Section 30 also details the oath required to become a Parliamentarian.

===Part IV: Money Bills/Power of Houses===
This part provides for how money bills shall be enacted by the Parliament. Money bills are proposed laws that allow for the expenditure of money and the imposition of taxes.
Sections 37 and 38 provide that money bills shall only be initiated by the Assembly on the recommendation of the Governor. This power of the Governor is exercised on the advice of Ministers, so effectively this means that Money Bills can only be implemented with the consent of the executive government.

Sections 39 and 40 provide that bills that spend money shall only contain provisions for that purpose. Section 41 provides that bills adjusting land or income taxes shall only deal with land or income taxes. Section 42 limits the powers of the Council to amend Money bills, however it can suggest amendments to the Assembly (which the Assembly may reject).

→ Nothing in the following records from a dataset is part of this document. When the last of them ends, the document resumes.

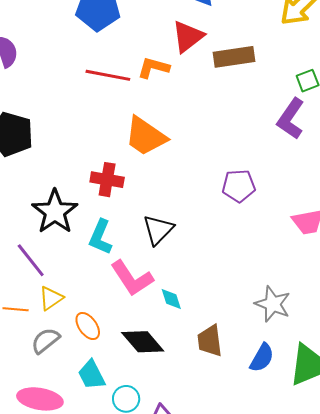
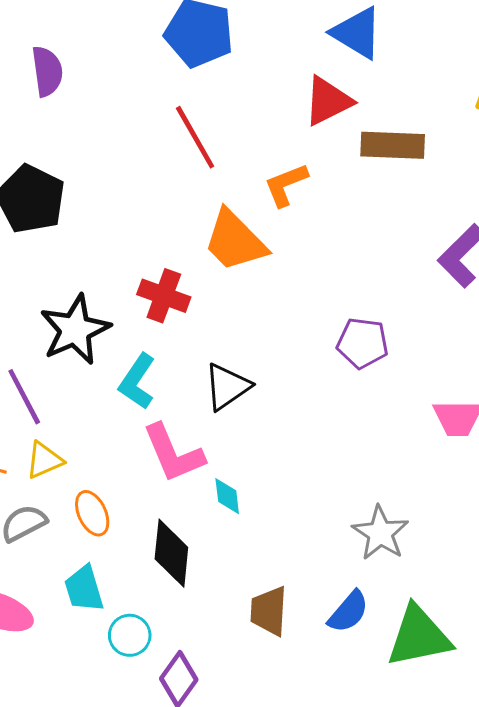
orange L-shape: (153, 68) -> (286, 185), moved, turned -48
red line: (108, 75) -> (195, 137), turned 39
brown trapezoid: (210, 341) -> (269, 611), moved
black diamond: (143, 342) -> (171, 553), turned 36

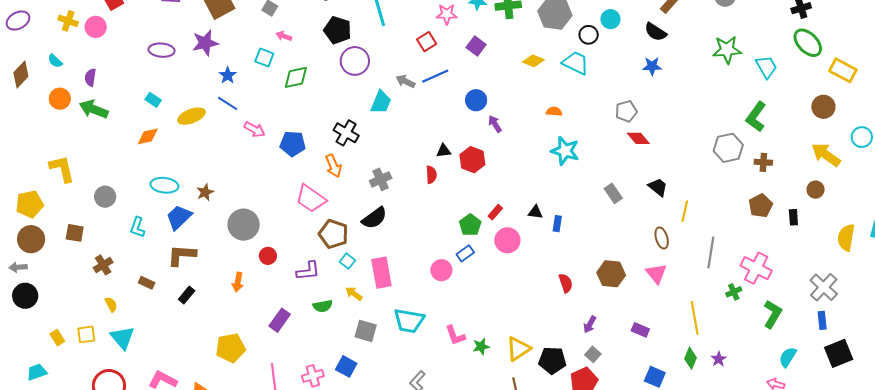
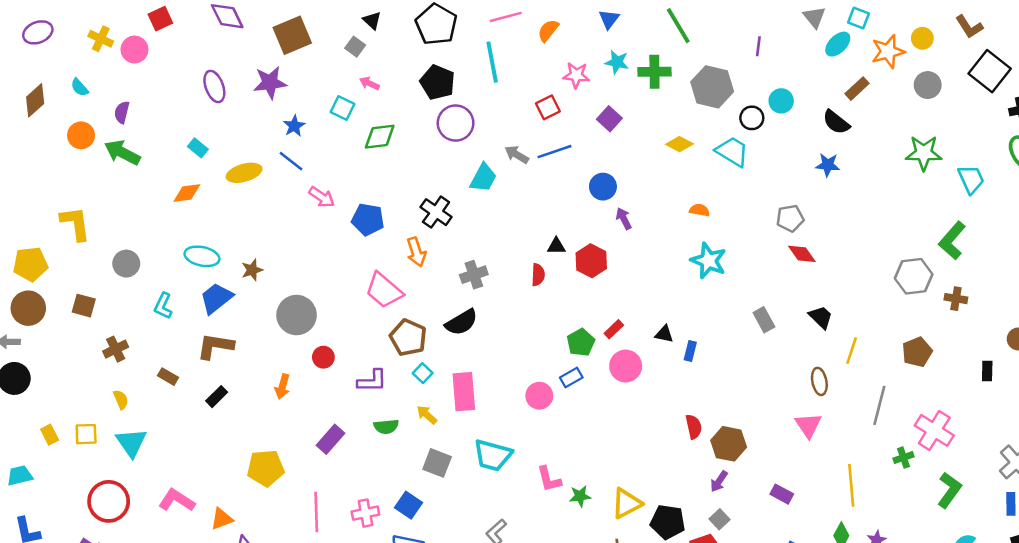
purple ellipse: (162, 50) -> (214, 86), turned 60
brown pentagon: (761, 206) -> (917, 352), moved
brown hexagon: (611, 274) -> (729, 444), moved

===Part IVA: Local Government===
This part provides for a system of elected councils to act as the local governments of Tasmania.

===Part V: General Provisions===
- Section 46 provides for religious freedom and separation of church and state, however this does not prevent the Parliament of Tasmania from overriding this provision.
- Section 47 contains transitional provisions from when the House of Assembly was expanded from 25 to 35 members in 2022.

===Schedules===
- Schedule 1 provides a list of statutes that were repealed by the Constitution Act 1934.
- Schedules 2-3 have been repealed.
- Schedule 4 provides the names and locations of the Assembly districts.

==Amendment==
Almost the entire Constitution Act is unentrenched, meaning the Tasmanian Parliament may amend it with a simple majority of both houses. The sole exception is section 41A which prevents the Tasmanian Parliament from amending section 23, to extend or reduce the term of Parliament without a 2/3rds majority in either house. However this section is not doubly entrenched, which is required for it to be effective. So the Parliament could repeal section 41A with a simple majority, to get around the 2/3rds majority requirement for amending section 23.